Curating Jerusalem Actual and Possible: Political Lessons from a non-Euclidean City
to
Clark Art Institute 225 South St., Williamstown, Massachusetts 01267
Clark/Oakley Humanities Fellow Kirsten Scheid presents, “Curating Jerusalem Actual and Possible: Political Lessons from a non-Euclidean City.”
Treating an exhibition not as a representation but a “system of action,” reveals how it provides participants with a “critical space,” i.e. a semi-physical, sensorially alter-space.
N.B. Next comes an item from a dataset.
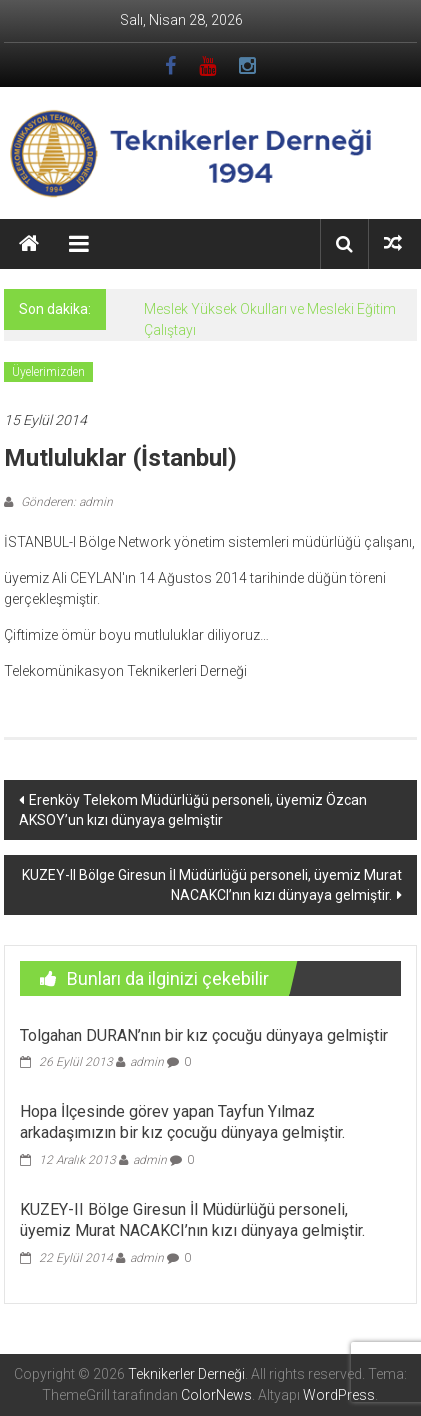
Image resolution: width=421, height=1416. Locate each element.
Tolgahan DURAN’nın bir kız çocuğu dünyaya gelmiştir (204, 1035)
In this lecture, Scheid examines an exhibition she co-curated in 2018 in Jerusalem as a process-space where actors could analyze the bundling of their lives into incomplete concepts, such as “Palestinian” or “Israeli Arab,” or artificially exclusive ideologies, such as “binationalist coexistence” or “nationalist resistance.”
Kirsten Scheid is associate professor of anthropology at the American University of Beirut, where she studies imagination technologies, artistic materialities, and social change specifically through cases of modern and contemporary Arab art. Her essays appear in Anthropology Now, ARTMargins, the International Journal of Middle East Studies, and Museum Anthropology. She has co-curated “The Jerusalem Show” (Jerusalem, 2018) and “The Arab Nude” (Beirut, 2016), and exhibited at the New Museum (2011), and consulted for the Tate Modern (2014) and the MoMA (2016-8). While the Clark/Oakley fellow, Scheid will complete an historically informed ethnography of aesthetic encounters that comprise contemporary Palestine and point to new political imaginings.